W głębinach oceanu aż do dna rosły piękne koralowce. Były to takie wielobarwne rośliny. Niektóre były większe, inne mniejsze. Były czerwone, żółte, zielone i pomarańczowe. Falowały w wodzie na różne sposoby. W zależności od tego, gdzie płynął prąd. Koralowce były domem dla małych ryb.
Ale także dla wielu muszli. Ukrywały się w nich przed różnymi rybakami i nurkami. Ukryły się tam, ponieważ pilnowały czegoś cennego. Każda muszla miała w sobie piękną perłę. Białą jak śnieg.
Pomiędzy czerwonym i niebieskim koralowcem znajdowała się jedna cenna muszla. Żyła tam szczęśliwie, chroniąc perłę, którą miała. Muszla była zamknięta, a perła ukryta. Jeśli ktoś chciałby ją zabrać, musiałby być w stanie otworzyć muszlę. Ale muszla na to nie pozwalała. Gdy ktoś próbował ją otworzyć, zamykała się tak szczelnie, że nikt nie mógł jej ruszyć.
Pewnego dnia muszla odpoczywała wśród swoich koralowców, gdy w tym momencie woda wokół niej pofalowała i pojawiły się bąbelki. Muszelka wiedziała, co to oznacza.
Zbliżał się nurek, pragnący jej perły. I miała rację. Chwilę później pojawiła się duża postać, pływająca wokół niej i badająca ją. Był to nurek, który zastanawiał się, jak otworzyć muszlę. Wziął ją do ręki i próbował nacisnąć. Nie zadziałało. Następnie próbował przeciąć muszlę nożem na pół. To również mu się nie udało. Muszla była zamknięta tak mocno, jak to było możliwe.
– Jeśli podejdziesz do mnie z siłą, zamknę się z jeszcze większą siłą. I nie otworzę się.
Po kilku minutach nurek się poddał. Odpłynął, a muszelka została zamknięta.
Ale pewnego ranka przy muszelce pojawił się inny nurek. Zachowywał się inaczej. Powoli opłynął koralowiec, podziwiając jego piękno. Kiedy zobaczył zamkniętą muszlę, delikatnie ją podniósł. Obrócił ją w inny sposób, badając jej piękny kształt i kolor. Był tak ostrożny i uprzejmy, że muszelka była całkowicie zaskoczona. Po chwili odłożył ją z powrotem między koralowce.

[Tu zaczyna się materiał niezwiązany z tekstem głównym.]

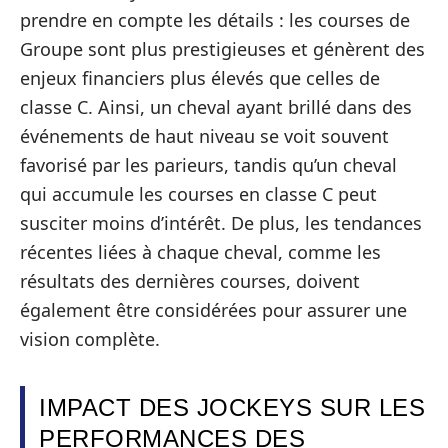
prendre en compte les détails : les courses de
Groupe sont plus prestigieuses et génèrent des
enjeux financiers plus élevés que celles de
classe C. Ainsi, un cheval ayant brillé dans des
événements de haut niveau se voit souvent
favorisé par les parieurs, tandis qu’un cheval
qui accumule les courses en classe C peut
susciter moins d’intérêt. De plus, les tendances
récentes liées à chaque cheval, comme les
résultats des dernières courses, doivent
également être considérées pour assurer une
vision complète.
IMPACT DES JOCKEYS SUR LES
PERFORMANCES DES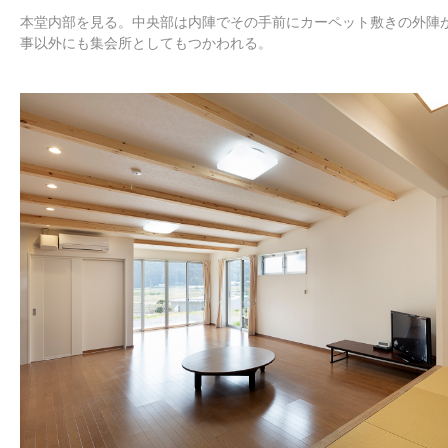
本堂内部を見る。中央部は内陣でその手前にカーペット敷きの外陣
事以外にも集会所としてもつかわれる。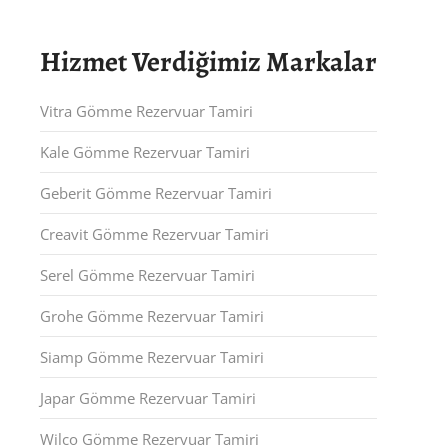
Hizmet Verdiğimiz Markalar
Vitra Gömme Rezervuar Tamiri
Kale Gömme Rezervuar Tamiri
Geberit Gömme Rezervuar Tamiri
Creavit Gömme Rezervuar Tamiri
Serel Gömme Rezervuar Tamiri
Grohe Gömme Rezervuar Tamiri
Siamp Gömme Rezervuar Tamiri
Japar Gömme Rezervuar Tamiri
Wilco Gömme Rezervuar Tamiri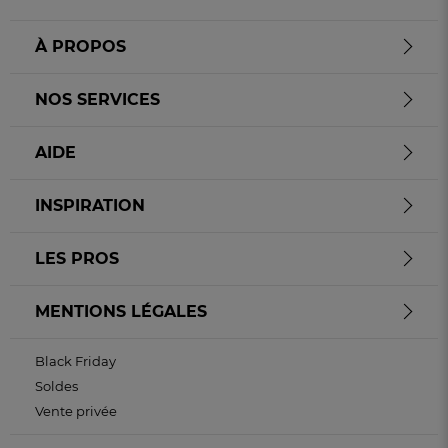
À PROPOS
NOS SERVICES
AIDE
INSPIRATION
LES PROS
MENTIONS LÉGALES
Black Friday
Soldes
Vente privée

„Co? Nie chce mnie przeciąć w pół albo złamać?” zastanawiała się. W nagrodę muszla otworzyła się sama. Pokazała mu swoją perłę i pozwoliła mu ją wziąć. Nurek był szczęśliwy, widząc, co podarowała mu muszelka i odpłynął zadowolony. Muszelka wiedziała, że czasem perła znów się uformuje. Ale była szczęśliwa, że mogła dać nurkowi swój klejnot. Nie był dla niej niegrzeczny i zachowywał się ładnie. Dlatego ona też była dla niego miła. Wiedziała, że tak należy postąpić. Wcale nie żałowała, że nie ma teraz perły. Ten nurek na nią zasługiwał. Nigdy nie zapomniał, że jeśli będzie miły dla natury, ona odwdzięczy mu się tym samym.